Transcribed page contents:
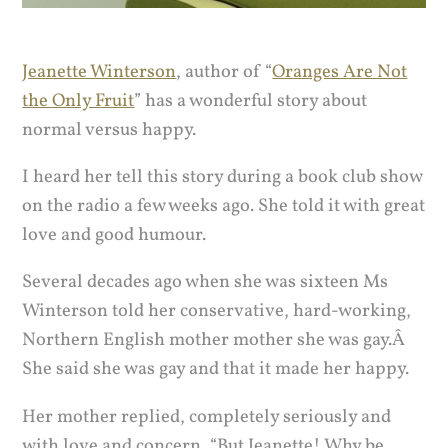
Jeanette Winterson
, author of “
Oranges Are Not
the Only Fruit
” has a wonderful story about
normal versus happy.
I heard her tell this story during a book club show
on the radio a few weeks ago. She told it with great
love and good humour.
Several decades ago when she was sixteen Ms
Winterson told her conservative, hard-working,
Northern English mother mother she was gay.Â
She said she was gay and that it made her happy.
Her mother replied, completely seriously and
with love and concern, “But Jeanette! Why be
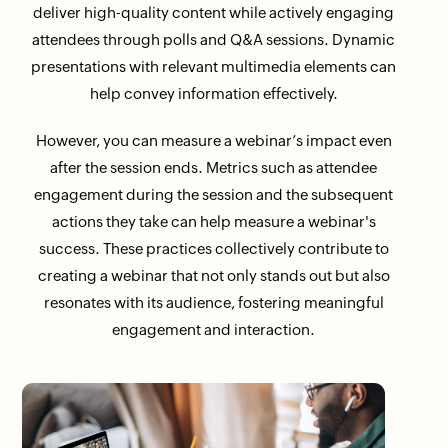
deliver high-quality content while actively engaging
attendees through polls and Q&A sessions. Dynamic
presentations with relevant multimedia elements can
help convey information effectively.
However, you can measure a webinar’s impact even
after the session ends. Metrics such as attendee
engagement during the session and the subsequent
actions they take can help measure a webinar's
success. These practices collectively contribute to
creating a webinar that not only stands out but also
resonates with its audience, fostering meaningful
engagement and interaction.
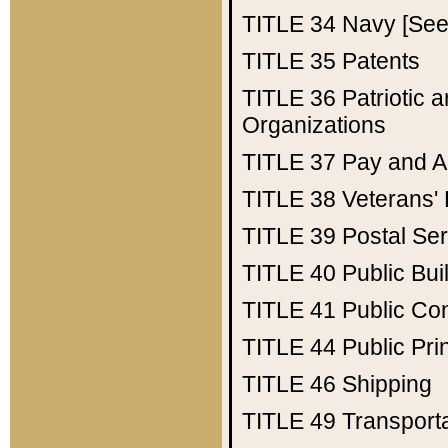
TITLE 34
Navy [See 
TITLE 35
Patents
TITLE 36
Patriotic
Organizations
TITLE 37
Pay and A
TITLE 38
Veterans' 
TITLE 39
Postal Ser
TITLE 40
Public Bui
TITLE 41
Public Con
TITLE 44
Public Pr
TITLE 46
Shipping
TITLE 49
Transport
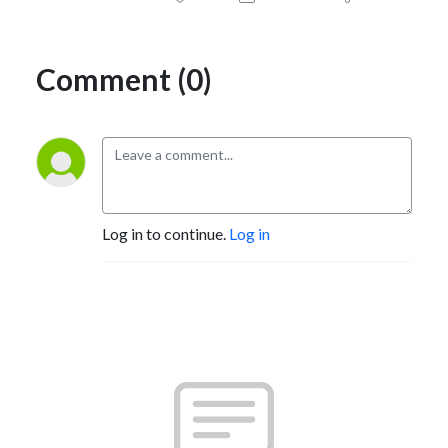
Comment (0)
Log in to continue.
Log in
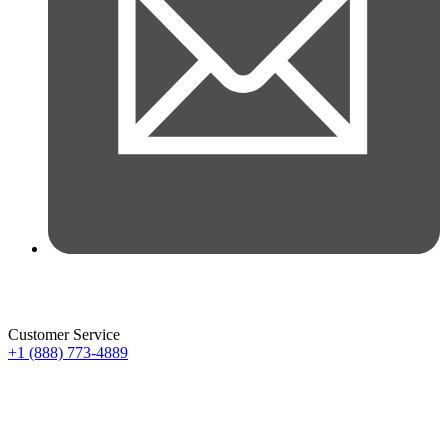
Customer Service
+1 (888) 773-4889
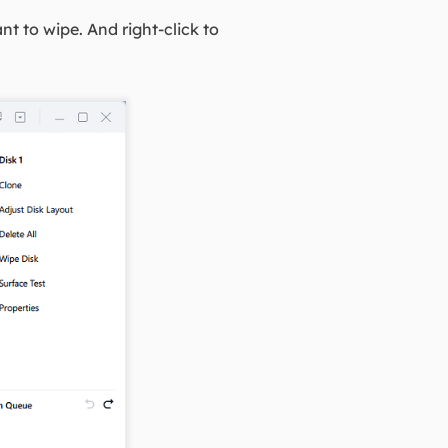
t to wipe. And right-click to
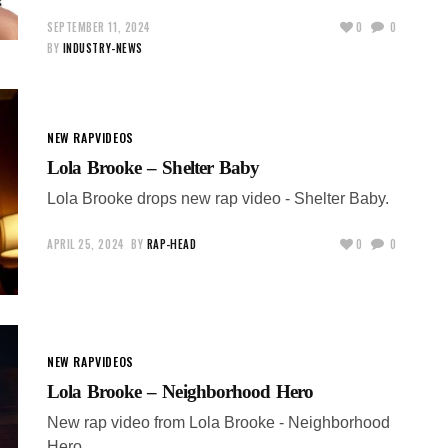
SEPTEMBER 11, 2024
0
0
BY
INDUSTRY-NEWS
NEW RAP
VIDEOS
Lola Brooke – Shelter Baby
Lola Brooke drops new rap video - Shelter Baby.
APRIL 25, 2024
BY
RAP-HEAD
0
0
NEW RAP
VIDEOS
Lola Brooke – Neighborhood Hero
New rap video from Lola Brooke - Neighborhood
Hero.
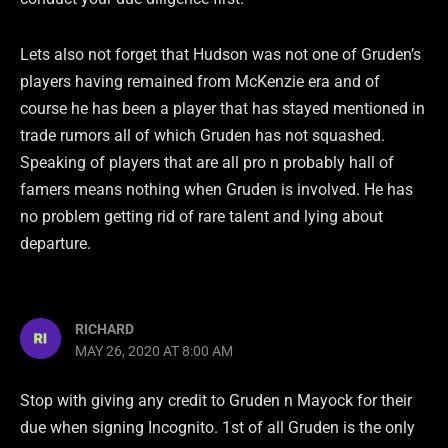
Lets also not forget that Hudson was not one of Gruden’s
players having remained from McKenzie era and of
course he has been a player that has stayed mentioned in
trade rumors all of which Gruden has not squashed.
Speaking of players that are all pro n probably hall of
famers means nothing when Gruden is involved. He has
no problem getting rid of rare talent and lying about
departure.
RICHARD
MAY 26, 2020 AT 8:00 AM
Stop with giving any credit to Gruden n Mayock for their
due when signing Incognito. 1st of all Gruden is the only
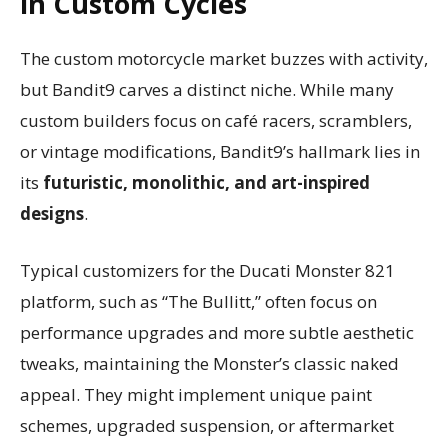
in Custom Cycles
The custom motorcycle market buzzes with activity,
but Bandit9 carves a distinct niche. While many
custom builders focus on café racers, scramblers,
or vintage modifications, Bandit9’s hallmark lies in
its
futuristic, monolithic, and art-inspired
designs
.
Typical customizers for the Ducati Monster 821
platform, such as “The Bullitt,” often focus on
performance upgrades and more subtle aesthetic
tweaks, maintaining the Monster’s classic naked
appeal. They might implement unique paint
schemes, upgraded suspension, or aftermarket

Action item:
A verbatim copy of every entry is wanted; the pictures stay out of it.

Output for this exercise:
Jeanette Winterson
, author of “
Oranges Are Not
the Only Fruit
” has a wonderful story about
normal versus happy.
I heard her tell this story during a book club show
on the radio a few weeks ago. She told it with great
love and good humour.
Several decades ago when she was sixteen Ms
Winterson told her conservative, hard-working,
Northern English mother mother she was gay.Â
She said she was gay and that it made her happy.
Her mother replied, completely seriously and
with love and concern, “But Jeanette! Why be
deliver high-quality content while actively engaging
attendees through polls and Q&A sessions. Dynamic
presentations with relevant multimedia elements can
help convey information effectively.
However, you can measure a webinar’s impact even
after the session ends. Metrics such as attendee
engagement during the session and the subsequent
actions they take can help measure a webinar's
success. These practices collectively contribute to
creating a webinar that not only stands out but also
resonates with its audience, fostering meaningful
engagement and interaction.
TITLE 34
Navy [See 
TITLE 35
Patents
TITLE 36
Patriotic
Organizations
TITLE 37
Pay and A
TITLE 38
Veterans' 
TITLE 39
Postal Ser
TITLE 40
Public Bui
TITLE 41
Public Con
TITLE 44
Public Pr
TITLE 46
Shipping
TITLE 49
Transport
Comment (0)
Log in to continue.
Log in
Customer Service
+1 (888) 773-4889
t to wipe. And right-click to
SEPTEMBER 11, 2024
0
0
BY
INDUSTRY-NEWS
NEW RAP
VIDEOS
Lola Brooke – Shelter Baby
Lola Brooke drops new rap video - Shelter Baby.
APRIL 25, 2024
BY
RAP-HEAD
0
0
NEW RAP
VIDEOS
Lola Brooke – Neighborhood Hero
New rap video from Lola Brooke - Neighborhood
Hero.
Lets also not forget that Hudson was not one of Gruden’s
players having remained from McKenzie era and of
course he has been a player that has stayed mentioned in
trade rumors all of which Gruden has not squashed.
Speaking of players that are all pro n probably hall of
famers means nothing when Gruden is involved. He has
no problem getting rid of rare talent and lying about
departure.
RICHARD
MAY 26, 2020 AT 8:00 AM
Stop with giving any credit to Gruden n Mayock for their
due when signing Incognito. 1st of all Gruden is the only
in Custom Cycles
The custom motorcycle market buzzes with activity,
but Bandit9 carves a distinct niche. While many
custom builders focus on café racers, scramblers,
or vintage modifications, Bandit9’s hallmark lies in
its
futuristic, monolithic, and art-inspired
designs
.
Typical customizers for the Ducati Monster 821
platform, such as “The Bullitt,” often focus on
performance upgrades and more subtle aesthetic
tweaks, maintaining the Monster’s classic naked
appeal. They might implement unique paint
schemes, upgraded suspension, or aftermarket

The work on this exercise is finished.